Committing to High-Quality Care in the Indian Health Service
Establishing an IHS Office of Quality: The Indian Health Service formally established the IHS Office of Quality in 2019, to provide national leadership and promote consistency in health care quality across the agency. The IHS has made significant strides in addressing priority areas for quality improvement, including implementing credentialing and privileging software agency-wide; hiring an IHS credentialing program manager at headquarters; and awarding a new contract for an adverse events reporting and tracking system.
New steps toward tribal self-governance: In 2019, the Ak-Chin Indian Community in Arizona, the Rolling Hills Clinic of the Paskenta Band of Nomlaki Indians in California, and the Iowa Tribe of Kansas and Nebraska entered into self-governance compacts and funding agreements. The IHS has now entered into a total of 104 compacts and 130 funding agreements with the participation of over 370 federally recognized tribes and tribal organizations.

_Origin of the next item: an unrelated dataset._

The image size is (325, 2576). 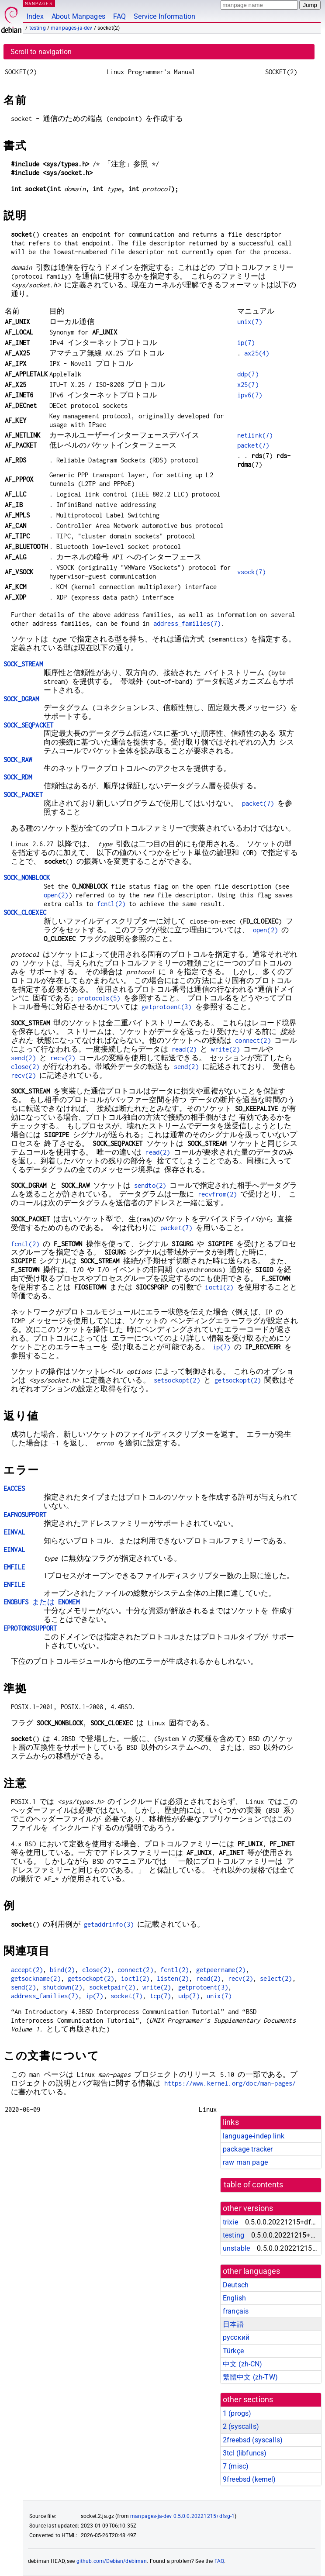 I want to click on ax25(4), so click(x=256, y=353).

Supporting ambulatory facilities in Indian Country: IHS awarded $15 million for eight tribal health facilities to eight tribes and tribal organizations as part of the competitive Small Ambulatory Program to fund construction, expansion or modernization of small ambulatory health care facilities, which are an important part of the Indian health system and can expand access to various outpatient services
Delivering results through the Special Diabetes Program for Indians: The Assistant Secretary for Planning and Evaluation published an Issue Brief, The Special Diabetes Program for Indians: Estimates of Medicare Savings. The Issue Brief reported that a 54 percent decrease in the incidence of diabetes-related end-stage renal disease in American Indian and Alaska Native populations from 1996 (the year before the Special Diabetes Program began) through 2013, likely resulting in thousands of fewer cases and hundreds of millions of dollars in savings to Medicare. Improvements in related outcomes in this population far surpass those observed in other races.